On Tue, Jun 30, 2009 at 6:08 PM, Robert Rohde<rarohde(a)gmail.com> wrote:
In addition to resource limits, any scheme better make
sure what's
passed into the programming language and what's passed out makes
sense. For example, you shouldn't have it generating raw HTML and
probably shouldn't let it mess with strip markers. Some of this may
be automatic depending how it's integrated into the parser. One would
probably also want to limit the size of an allowed output (e.g. don't
let it send 5 MB to the user). Depending on the integration there may
be other control sequences that one needs to catch when it returns as
well.
I was assuming it would just return wikitext, and that would be
integrated into the page and parsed, following all limits on wikitext
(including size) -- just as with current parser functions.
On a separate point, one of the limitations of
stand-alone type
sandboxes is that it would make it harder for the code to call other
template pages. One of the few virtues of the current template code
is that it is relatively modular, with more complex templates being
built out of less complex ones. If this programming language is meant
to replace that then it would also need to be able to reference the
results of other template pages. One solution is to pre-expand those
sections (similar to what is done now, I believe), but that can get
rather delicate once one has programming constructs like variable
assignments, looping, and recursion since the template parameters
won't necessarily be fixed at the Preprocessor stage.
I'd assume we'd support some kind of includes.
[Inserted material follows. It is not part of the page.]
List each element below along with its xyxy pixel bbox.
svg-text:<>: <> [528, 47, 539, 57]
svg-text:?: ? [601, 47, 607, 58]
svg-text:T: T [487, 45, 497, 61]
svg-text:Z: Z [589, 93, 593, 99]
One rudimentary way to
do it would be to run Lua stuff after or during preprocessing, so you
could just include Lua code macro-style using templates. A better way
would probably be to support the include features of the language
itself (I don't know how they work offhand, for Lua).
On Tue, Jun 30, 2009 at 6:12 PM, Jared
Williams<jared.williams1(a)ntlworld.com> wrote:
Yeah, would also need time & mem use restrictions.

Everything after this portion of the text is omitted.